**Work request:** Work out the number of lines below containing the word "General" and give nothing besides it.

(Document layout detection data)
..........

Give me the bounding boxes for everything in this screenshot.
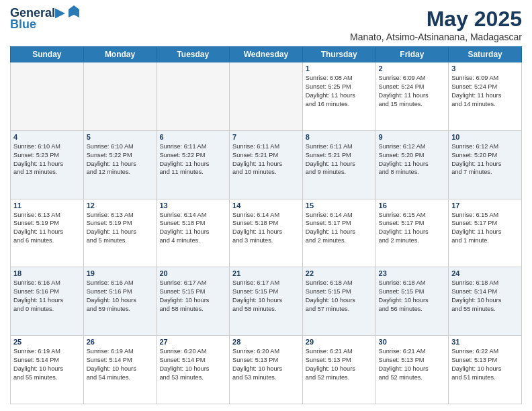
day-info: Sunrise: 6:19 AM Sunset: 5:14 PM Dayligh… [13,347,81,382]
day-number: 16 [379,201,446,210]
table-row: 11Sunrise: 6:13 AM Sunset: 5:19 PM Dayli… [11,199,84,267]
day-number: 23 [379,269,446,277]
day-number: 10 [451,133,519,141]
table-row: 7Sunrise: 6:11 AM Sunset: 5:21 PM Daylig… [230,130,303,199]
title-block: May 2025 Manato, Atsimo-Atsinanana, Mada… [350,7,522,42]
day-number: 26 [87,338,154,346]
day-info: Sunrise: 6:12 AM Sunset: 5:20 PM Dayligh… [451,142,519,177]
day-info: Sunrise: 6:20 AM Sunset: 5:14 PM Dayligh… [159,347,226,382]
table-row: 30Sunrise: 6:21 AM Sunset: 5:13 PM Dayli… [375,336,449,404]
day-info: Sunrise: 6:16 AM Sunset: 5:16 PM Dayligh… [13,279,81,314]
day-number: 24 [451,269,519,277]
day-info: Sunrise: 6:18 AM Sunset: 5:14 PM Dayligh… [451,279,519,314]
day-info: Sunrise: 6:19 AM Sunset: 5:14 PM Dayligh… [87,347,154,382]
day-info: Sunrise: 6:15 AM Sunset: 5:17 PM Dayligh… [379,211,446,246]
day-number: 7 [232,133,300,141]
calendar-week-row: 1Sunrise: 6:08 AM Sunset: 5:25 PM Daylig… [11,62,522,131]
header: General▶ Blue May 2025 Manato, Atsimo-At… [10,7,522,42]
table-row: 9Sunrise: 6:12 AM Sunset: 5:20 PM Daylig… [375,130,449,199]
table-row: 4Sunrise: 6:10 AM Sunset: 5:23 PM Daylig… [11,130,84,199]
calendar-header-row: Sunday Monday Tuesday Wednesday Thursday… [11,47,522,62]
day-info: Sunrise: 6:17 AM Sunset: 5:15 PM Dayligh… [232,279,300,314]
calendar-week-row: 18Sunrise: 6:16 AM Sunset: 5:16 PM Dayli… [11,267,522,336]
day-number: 28 [232,338,300,346]
table-row: 15Sunrise: 6:14 AM Sunset: 5:17 PM Dayli… [302,199,375,267]
col-thursday: Thursday [302,47,375,62]
table-row [230,62,303,131]
day-number: 12 [87,201,154,210]
day-number: 29 [306,338,373,346]
logo: General▶ Blue [10,7,82,32]
col-tuesday: Tuesday [157,47,230,62]
day-number: 17 [451,201,519,210]
day-info: Sunrise: 6:16 AM Sunset: 5:16 PM Dayligh… [87,279,154,314]
day-info: Sunrise: 6:12 AM Sunset: 5:20 PM Dayligh… [379,142,446,177]
day-info: Sunrise: 6:09 AM Sunset: 5:24 PM Dayligh… [379,74,446,109]
table-row: 2Sunrise: 6:09 AM Sunset: 5:24 PM Daylig… [375,62,449,131]
day-number: 11 [13,201,81,210]
day-info: Sunrise: 6:13 AM Sunset: 5:19 PM Dayligh… [87,211,154,246]
day-number: 6 [159,133,226,141]
table-row: 28Sunrise: 6:20 AM Sunset: 5:13 PM Dayli… [230,336,303,404]
day-number: 5 [87,133,154,141]
day-info: Sunrise: 6:11 AM Sunset: 5:22 PM Dayligh… [159,142,226,177]
day-info: Sunrise: 6:20 AM Sunset: 5:13 PM Dayligh… [232,347,300,382]
day-number: 3 [451,64,519,73]
day-number: 27 [159,338,226,346]
day-info: Sunrise: 6:13 AM Sunset: 5:19 PM Dayligh… [13,211,81,246]
table-row: 27Sunrise: 6:20 AM Sunset: 5:14 PM Dayli… [157,336,230,404]
table-row: 13Sunrise: 6:14 AM Sunset: 5:18 PM Dayli… [157,199,230,267]
table-row: 12Sunrise: 6:13 AM Sunset: 5:19 PM Dayli… [83,199,157,267]
day-number: 15 [306,201,373,210]
calendar-week-row: 11Sunrise: 6:13 AM Sunset: 5:19 PM Dayli… [11,199,522,267]
col-wednesday: Wednesday [230,47,303,62]
table-row [11,62,84,131]
day-number: 30 [379,338,446,346]
day-info: Sunrise: 6:18 AM Sunset: 5:15 PM Dayligh… [379,279,446,314]
col-friday: Friday [375,47,449,62]
table-row: 20Sunrise: 6:17 AM Sunset: 5:15 PM Dayli… [157,267,230,336]
table-row: 10Sunrise: 6:12 AM Sunset: 5:20 PM Dayli… [449,130,522,199]
day-info: Sunrise: 6:17 AM Sunset: 5:15 PM Dayligh… [159,279,226,314]
table-row: 25Sunrise: 6:19 AM Sunset: 5:14 PM Dayli… [11,336,84,404]
table-row: 16Sunrise: 6:15 AM Sunset: 5:17 PM Dayli… [375,199,449,267]
day-number: 9 [379,133,446,141]
table-row: 24Sunrise: 6:18 AM Sunset: 5:14 PM Dayli… [449,267,522,336]
table-row: 3Sunrise: 6:09 AM Sunset: 5:24 PM Daylig… [449,62,522,131]
day-info: Sunrise: 6:10 AM Sunset: 5:23 PM Dayligh… [13,142,81,177]
day-info: Sunrise: 6:15 AM Sunset: 5:17 PM Dayligh… [451,211,519,246]
table-row: 6Sunrise: 6:11 AM Sunset: 5:22 PM Daylig… [157,130,230,199]
table-row: 5Sunrise: 6:10 AM Sunset: 5:22 PM Daylig… [83,130,157,199]
day-info: Sunrise: 6:14 AM Sunset: 5:18 PM Dayligh… [159,211,226,246]
table-row: 21Sunrise: 6:17 AM Sunset: 5:15 PM Dayli… [230,267,303,336]
day-number: 2 [379,64,446,73]
day-number: 31 [451,338,519,346]
table-row: 26Sunrise: 6:19 AM Sunset: 5:14 PM Dayli… [83,336,157,404]
calendar-week-row: 25Sunrise: 6:19 AM Sunset: 5:14 PM Dayli… [11,336,522,404]
day-info: Sunrise: 6:21 AM Sunset: 5:13 PM Dayligh… [379,347,446,382]
col-saturday: Saturday [449,47,522,62]
page: General▶ Blue May 2025 Manato, Atsimo-At… [0,0,532,411]
table-row: 14Sunrise: 6:14 AM Sunset: 5:18 PM Dayli… [230,199,303,267]
calendar-week-row: 4Sunrise: 6:10 AM Sunset: 5:23 PM Daylig… [11,130,522,199]
col-monday: Monday [83,47,157,62]
day-number: 18 [13,269,81,277]
table-row: 1Sunrise: 6:08 AM Sunset: 5:25 PM Daylig… [302,62,375,131]
day-info: Sunrise: 6:22 AM Sunset: 5:13 PM Dayligh… [451,347,519,382]
day-info: Sunrise: 6:09 AM Sunset: 5:24 PM Dayligh… [451,74,519,109]
table-row [83,62,157,131]
day-number: 25 [13,338,81,346]
table-row: 8Sunrise: 6:11 AM Sunset: 5:21 PM Daylig… [302,130,375,199]
location-title: Manato, Atsimo-Atsinanana, Madagascar [350,32,522,42]
day-number: 8 [306,133,373,141]
day-info: Sunrise: 6:21 AM Sunset: 5:13 PM Dayligh… [306,347,373,382]
day-info: Sunrise: 6:14 AM Sunset: 5:18 PM Dayligh… [232,211,300,246]
table-row: 23Sunrise: 6:18 AM Sunset: 5:15 PM Dayli… [375,267,449,336]
day-number: 14 [232,201,300,210]
day-info: Sunrise: 6:18 AM Sunset: 5:15 PM Dayligh… [306,279,373,314]
day-number: 21 [232,269,300,277]
table-row: 19Sunrise: 6:16 AM Sunset: 5:16 PM Dayli… [83,267,157,336]
table-row: 31Sunrise: 6:22 AM Sunset: 5:13 PM Dayli… [449,336,522,404]
day-number: 13 [159,201,226,210]
day-number: 22 [306,269,373,277]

..........

**Response area:** 3